The figure of the professional mediator or Roma mediator is not very widespread and the health system is quite unaware that it even exists. Their role as the link between the Roma community and mainstream health-care resources is also an element that should be optimised. The presence of Roma mediators or Roma professionals working in other fields at least somewhat related with health (medicine, social work, nursing, etc.) are an  opportunity for an ongoing cumulative process contributing to a decrease in inequality in the area of health.

 

However there are some aspects that have to be taken in mind:

  • Professional mediation is a resource bridging the gap between the Roma community and the majority society in order to promote constructive change in relations between the two. It is, therefore, a process and not a “fire extinguishing” tool to be used only when conflicts arise.

  • Training of mediators is anything but standardised. Some receive ample training before going out into the field while others may have only attended brief capacity-building courses. The topics covered at the different training initiatives also lack standardisation. Moreover, many mediators are also subject to precarious working conditions (part-time, seasonal, etc.) which has a negative influence on the quality of their efforts. These aspects should be improved for the benefit of all.

5

In regard to the health care system the following has been stressed:

  • flexibility of the system and ability to adapt to the “difference” is essential.
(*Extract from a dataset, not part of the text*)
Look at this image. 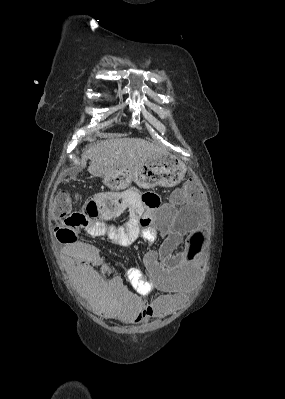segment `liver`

Meassures to achieve this should be taken. The essential challenge lies in including the consideration of difference in the organisation and operation of the health-care system, as well as in the laws and development or enforcement of regulations concerning health-care activities.
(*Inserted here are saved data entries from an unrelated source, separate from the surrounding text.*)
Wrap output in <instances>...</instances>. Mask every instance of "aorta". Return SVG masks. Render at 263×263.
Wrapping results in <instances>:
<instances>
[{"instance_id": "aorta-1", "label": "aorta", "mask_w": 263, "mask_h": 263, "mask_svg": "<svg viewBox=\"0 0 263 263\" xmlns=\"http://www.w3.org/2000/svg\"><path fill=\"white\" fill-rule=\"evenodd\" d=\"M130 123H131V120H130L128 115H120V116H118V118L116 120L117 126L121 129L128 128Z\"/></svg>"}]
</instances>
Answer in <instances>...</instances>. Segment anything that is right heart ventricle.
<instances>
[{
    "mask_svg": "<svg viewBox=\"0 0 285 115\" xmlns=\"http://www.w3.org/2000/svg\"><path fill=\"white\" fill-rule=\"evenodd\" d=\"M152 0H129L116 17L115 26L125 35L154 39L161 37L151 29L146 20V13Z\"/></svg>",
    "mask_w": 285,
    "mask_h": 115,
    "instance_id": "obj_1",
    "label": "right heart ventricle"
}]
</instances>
  • Mutual prejudice, between professionals and Roma community exists in many cases, which generally leads to a relationship based on defensiveness and mistrust. Actions in both directions should be taken, in order to overcome and prevent stereotypes and prejudices.

  • A lack of awareness on the part of health-care professionals is observed regarding the characteristics and culture of this minority and in many cases diversity characterizing the Roma community is overlooked. Regular training of professionals is a good practice to improve this situation. The trainings should include topics such as: Roma culture; how Roma community understand health; internal diversity of Roma community; etc.

  • The lack of a “culture of health” in the Roma community is also visible, so it is important to work continually with this community on different aspects such as: health promotion/ prevention and to give them information on the functioning of health system.

6.

Roma community has been victim of historic discrimination provided for under legal regulations for centuries. Unfortunately, in some countries more than other, Roma population is still victim of violence of its human rights. Some measures have to be taken into force, such as the new European Directive 2000/43/EC, which sets up a new legislative framework among member countries with respect to the enforcement of the principle of equal treatment among persons regardless of ethnic or racial origin should be a good starting point to fight against discrimination of Roma. This Directive, which presents an opportunity for the establishment of intervention strategies,  the purpose of which is to diminish health inequalities affecting the Roma population. The transposition of this directive has special significance and scope for Roma.

 

Policies and actions have to be taken to fight against these discrimination actions. Equal treatment is an attempt to advance towards a more just society by means of greater legal guarantees and non-discrimination against minority ethnic groups.